The date of each blog post refers to when the bulk of it was written, in the Eastern Time Zone. For each blog post, the time and date of the original posting (or the last update or comment thereupon) is displayed on the individual archival blog post page that appears (just before the comments section) when you click the [LINK / comments] link next to the date. Non-trivial corrections and clarifications to original blog entries are indicated by the use of [brackets] and/or strikethroughs, as appropriate so as to accurately convey both the factual truth and my original representation of it. Nobody's perfect, but I strive for continual improvement. That is also why some of the nature photos that appear on the archive pages may differ from the (inferior) ones that were originally posted.
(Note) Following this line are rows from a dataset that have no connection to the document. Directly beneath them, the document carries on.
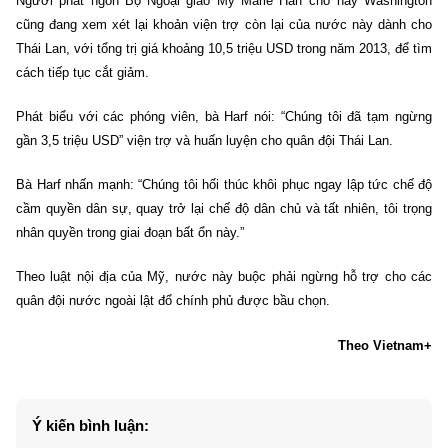
Người phát ngôn Bộ Ngoại giao Mỹ Marie Harf cho hay Washington
cũng đang xem xét lại khoản viện trợ còn lại của nước này dành cho
Thái Lan, với tổng trị giá khoảng 10,5 triệu USD trong năm 2013, để tìm
cách tiếp tục cắt giảm.
Phát biểu với các phóng viên, bà Harf nói: “Chúng tôi đã tạm ngừng
gần 3,5 triệu USD” viện trợ và huấn luyện cho quân đội Thái Lan.
Bà Harf nhấn mạnh: “Chúng tôi hối thúc khôi phục ngay lập tức chế độ
cầm quyền dân sự, quay trở lại chế độ dân chủ và tất nhiên, tôi trọng
nhân quyền trong giai đoạn bất ổn này.”
Theo luật nội địa của Mỹ, nước này buộc phải ngừng hỗ trợ cho các
quân đội nước ngoài lật đổ chính phủ được bầu chọn.
Theo Vietnam+
Ý kiến bình luận: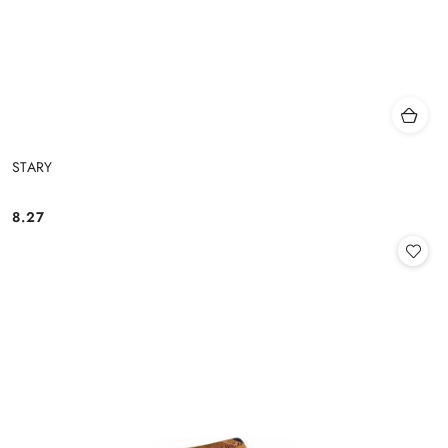
STARY
8.27
Cena: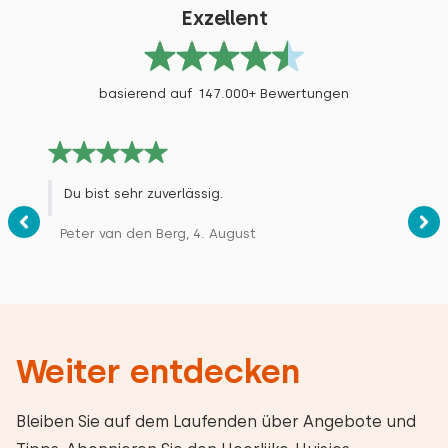
Exzellent
basierend auf 147.000+ Bewertungen
Du bist sehr zuverlässig.
Peter van den Berg, 4. August
Weiter entdecken
Bleiben Sie auf dem Laufenden über Angebote und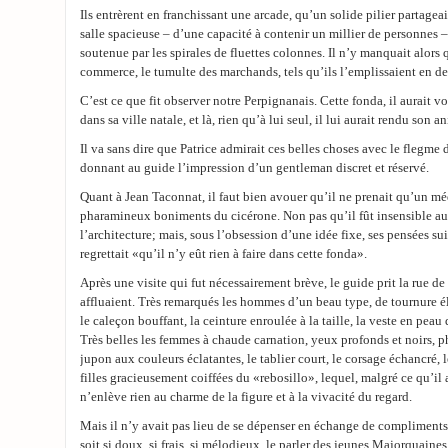
Ils entrèrent en franchissant une arcade, qu’un solide pilier partageait
salle spacieuse – d’une capacité à contenir un millier de personnes –
soutenue par les spirales de fluettes colonnes. Il n’y manquait alors
commerce, le tumulte des marchands, tels qu’ils l’emplissaient en d
C’est ce que fit observer notre Perpignanais. Cette fonda, il aurait v
dans sa ville natale, et là, rien qu’à lui seul, il lui aurait rendu son 
Il va sans dire que Patrice admirait ces belles choses avec le flegme
donnant au guide l’impression d’un gentleman discret et réservé.
Quant à Jean Taconnat, il faut bien avouer qu’il ne prenait qu’un méd
pharamineux boniments du cicérone. Non pas qu’il fût insensible au
l’architecture; mais, sous l’obsession d’une idée fixe, ses pensées sui
regrettait «qu’il n’y eût rien à faire dans cette fonda».
Après une visite qui fut nécessairement brève, le guide prit la rue de
affluaient. Très remarqués les hommes d’un beau type, de tournure é
le caleçon bouffant, la ceinture enroulée à la taille, la veste en peau
Très belles les femmes à chaude carnation, yeux profonds et noirs, 
jupon aux couleurs éclatantes, le tablier court, le corsage échancré, 
filles gracieusement coiffées du «rebosillo», lequel, malgré ce qu’il
n’enlève rien au charme de la figure et à la vivacité du regard.
Mais il n’y avait pas lieu de se dépenser en échange de compliments 
soit si doux, si frais, si mélodieux, le parler des jeunes Majorquaines.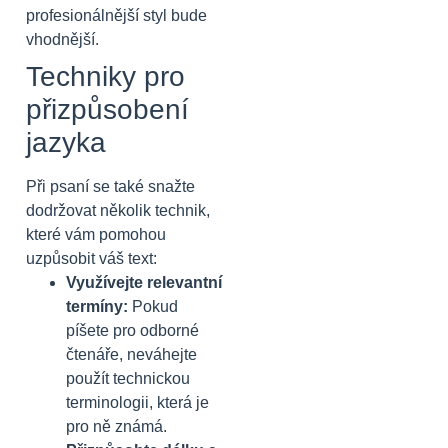
profesionálnější styl bude
vhodnější.
Techniky pro
přizpůsobení
jazyka
Při psaní se také snažte
dodržovat několik technik,
které vám pomohou
uzpůsobit váš text:
Využívejte relevantní
termíny:
Pokud
píšete pro odborné
čtenáře, neváhejte
použít technickou
terminologii, která je
pro ně známá.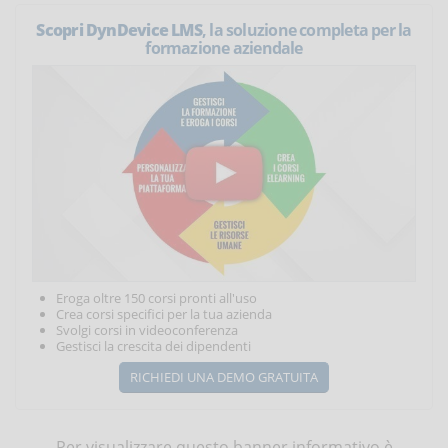
Scopri DynDevice LMS
, la soluzione completa per la
formazione aziendale
Eroga oltre 150 corsi pronti all'uso
Crea corsi specifici per la tua azienda
Svolgi corsi in videoconferenza
Gestisci la crescita dei dipendenti
RICHIEDI UNA DEMO GRATUITA
Per visualizzare questo banner informativo è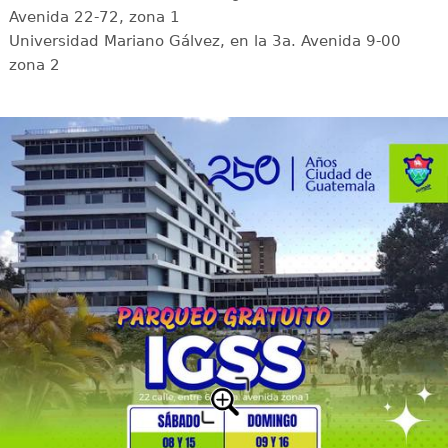
Avenida 22-72, zona 1
Universidad Mariano Gálvez, en la 3a. Avenida 9-00
zona 2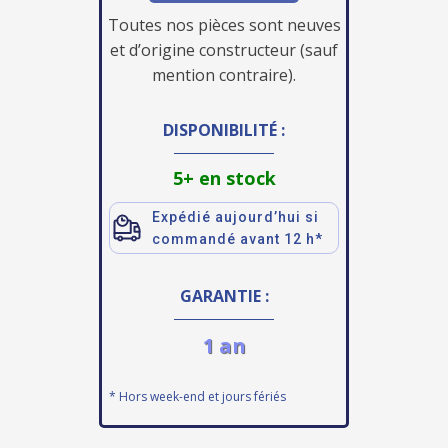
Toutes nos pièces sont neuves
et d’origine constructeur (sauf
mention contraire).
DISPONIBILITÉ :
5+ en stock
Expédié aujourd’hui si
commandé avant 12 h*
GARANTIE :
1 an
* Hors week-end et jours fériés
The current "home made" blog organization system that I created, featuring real permalinks, was instituted on November 1, 2004. Prior to that date, blog posts were handled inconsistently, and for that reason the pre-2005 archives pages are something of a mess. Furthermore, my blogging prior to June 1, 2004 was often sporadic in terms of frequency.


Compatibility

This page, and all others on this Web site, are designed to be viewed on a monitor with 1024 x 768 pixel resolution, but certain accommodations have been made for the sake of those with 800 x 600 monitors. Most pages require that the user's browser program be JavaScript-enabled in order to function properly. In addition, most of the pages make heavy use of Cascading Style Sheets (CSS), and thus may not be compatible with earlier versions of Netscape, Internet Explorer, or other browsers. The greatest degree of compatibility is with Safari and Firefox, followed by Netscape Navigator 6.1 and Internet Explorer 5.0 or higher. (Navigator 4.x is no longer supported by this site.)



 


 

"It's not just a blog, it's an adventure!"

This blog is distinguished in many ways from the rest of the "blogosphere." My blog entries cover a rigidly defined set of topics, with varying degrees of intensity according to how much is going on in each area, and how much time I have. Being somewhat of a "do-it-yourselfer," I chose a "home-made" approach rather than conforming to the common blogging systems such as Blogger or WordPress. The blog entries and archives are arranged in a sort of "proprietary" scheme that I have gradually developed over time. Finally, being an old-fashioned, soft-spoken kind of guy, I avoid attention-grabbing sensationalism and strident rhetoric, and strive instead to maintain a reasonable, dignified, respectful tone.